Without the pictures, copy the entries below word for word.

BEGIN INPUT

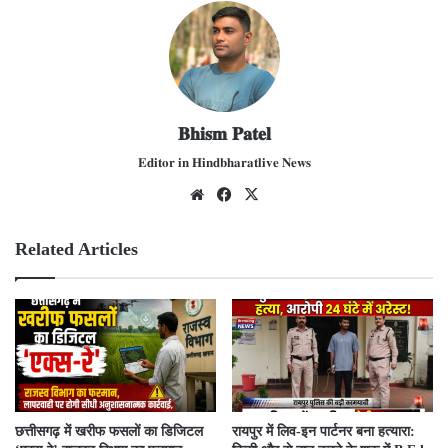
𝐁𝐡𝐢𝐬𝐦 𝐏𝐚𝐭𝐞𝐥
𝐄𝐝𝐢𝐭𝐨𝐫 𝐢𝐧 𝐇𝐢𝐧𝐝𝐛𝐡𝐚𝐫𝐚𝐭𝐥𝐢𝐯𝐞 𝐍𝐞𝐰𝐬
We
Fac
X
bsit
ebo
e
ok
Related Articles
​छत्तीसगढ़ में खरीफ फसलों का डिजिटल
रायपुर में लिव-इन पार्टनर बना हत्यारा:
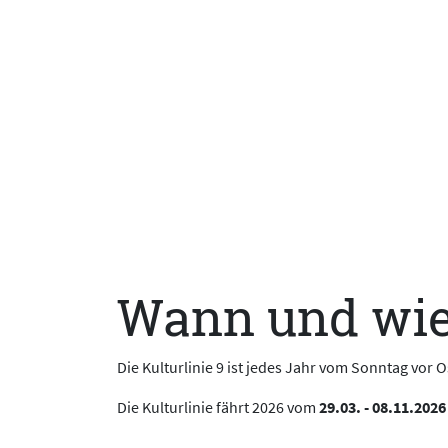
Wann und wie o
Die Kulturlinie 9 ist jedes Jahr vom Sonntag vor 
Die Kulturlinie fährt 2026 vom
29.03. - 08.11.2026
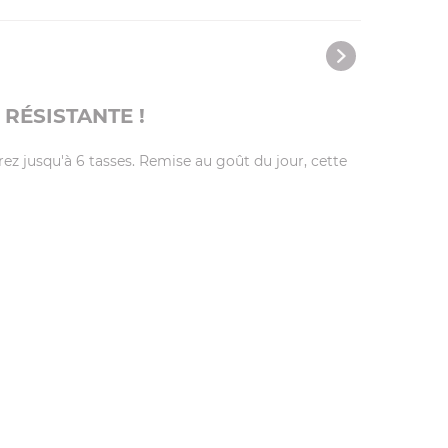
RÉSISTANTE !
ez jusqu'à 6 tasses. Remise au goût du jour, cette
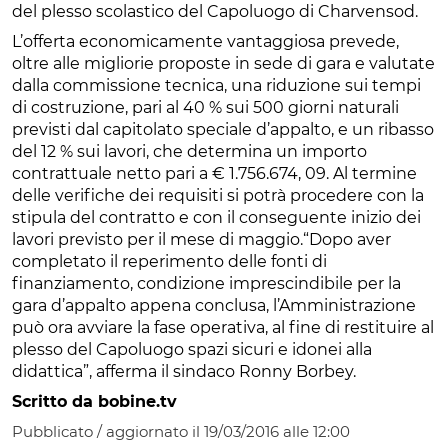
del plesso scolastico del Capoluogo di Charvensod.
L’offerta economicamente vantaggiosa prevede,
oltre alle migliorie proposte in sede di gara e valutate
dalla commissione tecnica, una riduzione sui tempi
di costruzione, pari al 40 % sui 500 giorni naturali
previsti dal capitolato speciale d’appalto, e un ribasso
del 12 % sui lavori, che determina un importo
contrattuale netto pari a € 1.756.674, 09. Al termine
delle verifiche dei requisiti si potrà procedere con la
stipula del contratto e con il conseguente inizio dei
lavori previsto per il mese di maggio.“Dopo aver
completato il reperimento delle fonti di
finanziamento, condizione imprescindibile per la
gara d’appalto appena conclusa, l’Amministrazione
può ora avviare la fase operativa, al fine di restituire al
plesso del Capoluogo spazi sicuri e idonei alla
didattica”, afferma il sindaco Ronny Borbey.
Scritto da bobine.tv
Pubblicato / aggiornato il 19/03/2016 alle 12:00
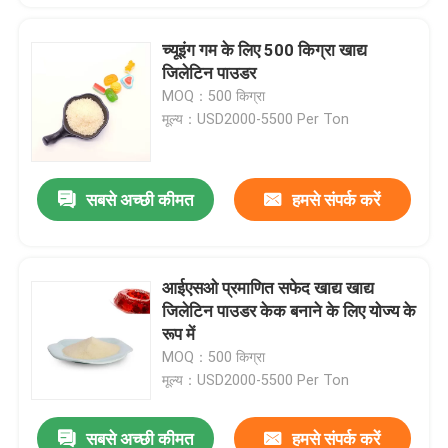
च्यूइंग गम के लिए 500 किग्रा खाद्य
जिलेटिन पाउडर
MOQ：500 किग्रा
मूल्य：USD2000-5500 Per Ton
सबसे अच्छी कीमत
हमसे संपर्क करें
आईएसओ प्रमाणित सफेद खाद्य खाद्य
जिलेटिन पाउडर केक बनाने के लिए योज्य के
रूप में
MOQ：500 किग्रा
मूल्य：USD2000-5500 Per Ton
सबसे अच्छी कीमत
हमसे संपर्क करें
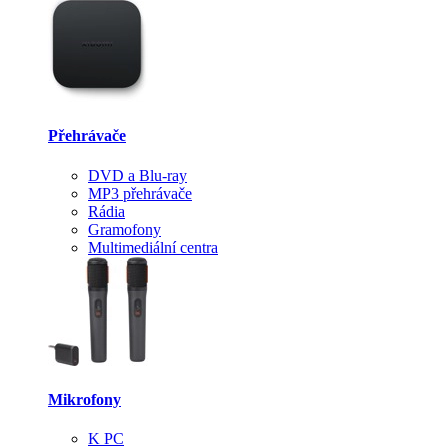
Přehrávače
DVD a Blu-ray
MP3 přehrávače
Rádia
Gramofony
Multimediální centra
Mikrofony
K PC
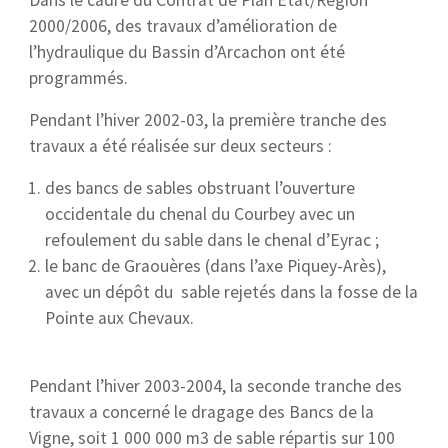
Dans le cadre du Contrat de Plan Etat/Région
2000/2006, des travaux d’amélioration de
l’hydraulique du Bassin d’Arcachon ont été
programmés.
Pendant l’hiver 2002-03, la première tranche des
travaux a été réalisée sur deux secteurs :
des bancs de sables obstruant l’ouverture
occidentale du chenal du Courbey avec un
refoulement du sable dans le chenal d’Eyrac ;
le banc de Graouères (dans l’axe Piquey-Arès),
avec un dépôt du sable rejetés dans la fosse de la
Pointe aux Chevaux.
Pendant l’hiver 2003-2004, la seconde tranche des
travaux a concerné le dragage des Bancs de la
Vigne, soit 1 000 000 m3 de sable répartis sur 100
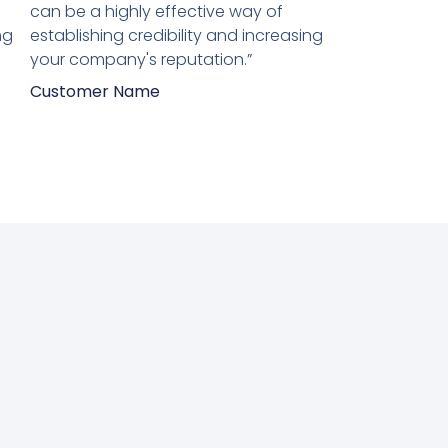
5
can be a highly effective way of
ng
establishing credibility and increasing
your company's reputation.”
Customer Name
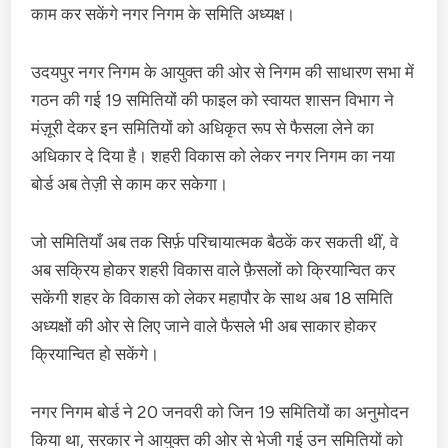
काम कर सकेंगे नगर निगम के समिति अध्यक्ष।
उदयपुर नगर निगम के आयुक्त की ओर से निगम की साधारण सभा में
गठन की गई 19 समितियों की फाइल को स्वायत शासन विभाग ने
मंज़ूरी देकर इन समितियों को अधिकृत रूप से फैसला लेने का
अधिकार दे दिया है। शहरी विकास को लेकर नगर निगम का नया
बोर्ड अब तेज़ी से काम कर सकेगा।
जो समितियाँ अब तक सिर्फ़ परिचायात्मक बैठकें कर सकती थीं, वे
अब सक्रिय होकर शहरी विकास वाले फ़ैसलों को क्रियान्वित कर
सकेंगी शहर के विकास को लेकर महापौर के साथ अब 18 समिति
अध्यक्षों की ओर से लिए जाने वाले फैसले भी अब साकार होकर
क्रियान्वित हो सकेंगे।
नगर निगम बोर्ड ने 20 जनवरी को जिन 19 समितियों का अनुमोदन
किया था, सरकार ने आयुक्त की ओर से भेजी गई उन समितियों को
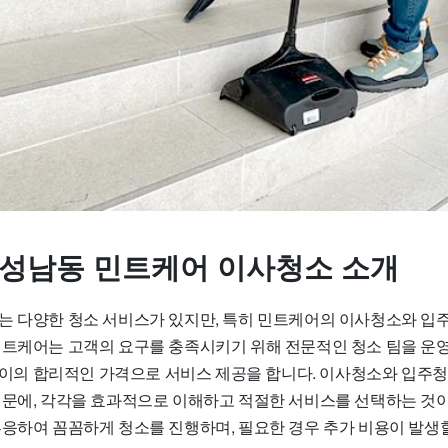
 성남동 민트케어 이사청소 소개
는 다양한 청소 서비스가 있지만, 특히 민트케어의 이사청소와 입
트케어는 고객의 요구를 충족시키기 위해 전문적인 청소 팀을 운영하며
원 사이의 합리적인 가격으로 서비스 제공을 합니다. 이사청소와 입주
때문에, 각각을 효과적으로 이해하고 적절한 서비스를 선택하는 것이
부응하여 꼼꼼하게 청소를 진행하며, 필요한 경우 추가 비용이 발생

END INPUT

EXERCISE ANSWER:
𝐁𝐡𝐢𝐬𝐦 𝐏𝐚𝐭𝐞𝐥
𝐄𝐝𝐢𝐭𝐨𝐫 𝐢𝐧 𝐇𝐢𝐧𝐝𝐛𝐡𝐚𝐫𝐚𝐭𝐥𝐢𝐯𝐞 𝐍𝐞𝐰𝐬
We
Fac
X
bsit
ebo
e
ok
Related Articles
​छत्तीसगढ़ में खरीफ फसलों का डिजिटल
रायपुर में लिव-इन पार्टनर बना हत्यारा:
Wann und wie o
Die Kulturlinie 9 ist jedes Jahr vom Sonntag vor 
Die Kulturlinie fährt 2026 vom
29.03. - 08.11.2026
RÉSISTANTE !
ez jusqu'à 6 tasses. Remise au goût du jour, cette
del plesso scolastico del Capoluogo di Charvensod.
L’offerta economicamente vantaggiosa prevede,
oltre alle migliorie proposte in sede di gara e valutate
dalla commissione tecnica, una riduzione sui tempi
di costruzione, pari al 40 % sui 500 giorni naturali
previsti dal capitolato speciale d’appalto, e un ribasso
del 12 % sui lavori, che determina un importo
contrattuale netto pari a € 1.756.674, 09. Al termine
delle verifiche dei requisiti si potrà procedere con la
stipula del contratto e con il conseguente inizio dei
lavori previsto per il mese di maggio.“Dopo aver
completato il reperimento delle fonti di
finanziamento, condizione imprescindibile per la
gara d’appalto appena conclusa, l’Amministrazione
può ora avviare la fase operativa, al fine di restituire al
plesso del Capoluogo spazi sicuri e idonei alla
didattica”, afferma il sindaco Ronny Borbey.
Scritto da bobine.tv
Pubblicato / aggiornato il 19/03/2016 alle 12:00
च्यूइंग गम के लिए 500 किग्रा खाद्य
जिलेटिन पाउडर
MOQ：500 किग्रा
मूल्य：USD2000-5500 Per Ton
सबसे अच्छी कीमत
हमसे संपर्क करें
आईएसओ प्रमाणित सफेद खाद्य खाद्य
जिलेटिन पाउडर केक बनाने के लिए योज्य के
रूप में
MOQ：500 किग्रा
मूल्य：USD2000-5500 Per Ton
सबसे अच्छी कीमत
हमसे संपर्क करें
Přehrávače
DVD a Blu-ray
MP3 přehrávače
Rádia
Gramofony
Multimediální centra
Mikrofony
K PC
Dans le cadre du Contrat de Plan Etat/Région
2000/2006, des travaux d’amélioration de
l’hydraulique du Bassin d’Arcachon ont été
programmés.
Pendant l’hiver 2002-03, la première tranche des
travaux a été réalisée sur deux secteurs :
des bancs de sables obstruant l’ouverture
occidentale du chenal du Courbey avec un
refoulement du sable dans le chenal d’Eyrac ;
le banc de Graouères (dans l’axe Piquey-Arès),
avec un dépôt du sable rejetés dans la fosse de la
Pointe aux Chevaux.
Pendant l’hiver 2003-2004, la seconde tranche des
travaux a concerné le dragage des Bancs de la
Vigne, soit 1 000 000 m3 de sable répartis sur 100
5
can be a highly effective way of
ng
establishing credibility and increasing
your company's reputation.”
Customer Name
काम कर सकेंगे नगर निगम के समिति अध्यक्ष।
उदयपुर नगर निगम के आयुक्त की ओर से निगम की साधारण सभा में
गठन की गई 19 समितियों की फाइल को स्वायत शासन विभाग ने
मंज़ूरी देकर इन समितियों को अधिकृत रूप से फैसला लेने का
अधिकार दे दिया है। शहरी विकास को लेकर नगर निगम का नया
बोर्ड अब तेज़ी से काम कर सकेगा।
जो समितियाँ अब तक सिर्फ़ परिचायात्मक बैठकें कर सकती थीं, वे
अब सक्रिय होकर शहरी विकास वाले फ़ैसलों को क्रियान्वित कर
सकेंगी शहर के विकास को लेकर महापौर के साथ अब 18 समिति
अध्यक्षों की ओर से लिए जाने वाले फैसले भी अब साकार होकर
क्रियान्वित हो सकेंगे।
नगर निगम बोर्ड ने 20 जनवरी को जिन 19 समितियों का अनुमोदन
किया था, सरकार ने आयुक्त की ओर से भेजी गई उन समितियों को
 성남동 민트케어 이사청소 소개
는 다양한 청소 서비스가 있지만, 특히 민트케어의 이사청소와 입
트케어는 고객의 요구를 충족시키기 위해 전문적인 청소 팀을 운영하며
원 사이의 합리적인 가격으로 서비스 제공을 합니다. 이사청소와 입주
때문에, 각각을 효과적으로 이해하고 적절한 서비스를 선택하는 것이
부응하여 꼼꼼하게 청소를 진행하며, 필요한 경우 추가 비용이 발생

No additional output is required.